## Task description
An exact copy of the records is required, minus the pictures they hold.

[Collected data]
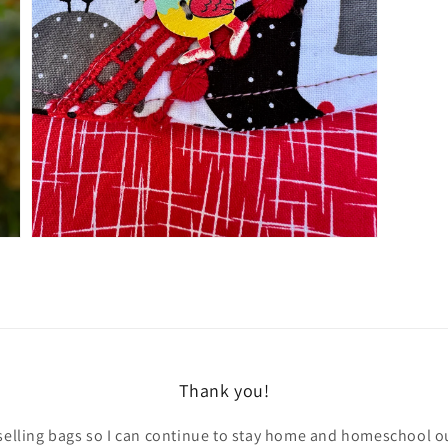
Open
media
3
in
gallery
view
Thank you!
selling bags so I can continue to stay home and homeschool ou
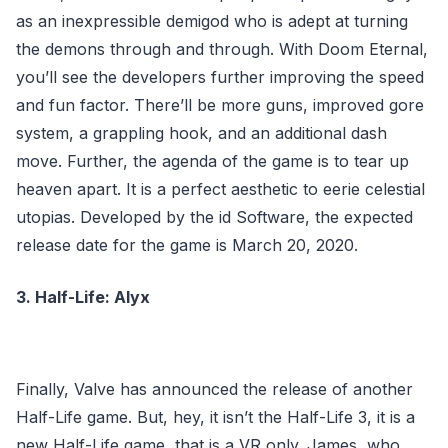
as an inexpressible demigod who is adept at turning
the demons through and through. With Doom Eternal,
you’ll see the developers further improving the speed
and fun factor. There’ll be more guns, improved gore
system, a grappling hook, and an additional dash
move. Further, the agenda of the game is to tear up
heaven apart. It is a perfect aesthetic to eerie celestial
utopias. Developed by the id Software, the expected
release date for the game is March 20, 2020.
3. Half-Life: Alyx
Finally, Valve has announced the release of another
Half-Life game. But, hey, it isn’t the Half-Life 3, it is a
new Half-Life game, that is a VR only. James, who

## Solution
Open
media
3
in
gallery
view
Thank you!
selling bags so I can continue to stay home and homeschool ou
as an inexpressible demigod who is adept at turning
the demons through and through. With Doom Eternal,
you’ll see the developers further improving the speed
and fun factor. There’ll be more guns, improved gore
system, a grappling hook, and an additional dash
move. Further, the agenda of the game is to tear up
heaven apart. It is a perfect aesthetic to eerie celestial
utopias. Developed by the id Software, the expected
release date for the game is March 20, 2020.
3. Half-Life: Alyx
Finally, Valve has announced the release of another
Half-Life game. But, hey, it isn’t the Half-Life 3, it is a
new Half-Life game, that is a VR only. James, who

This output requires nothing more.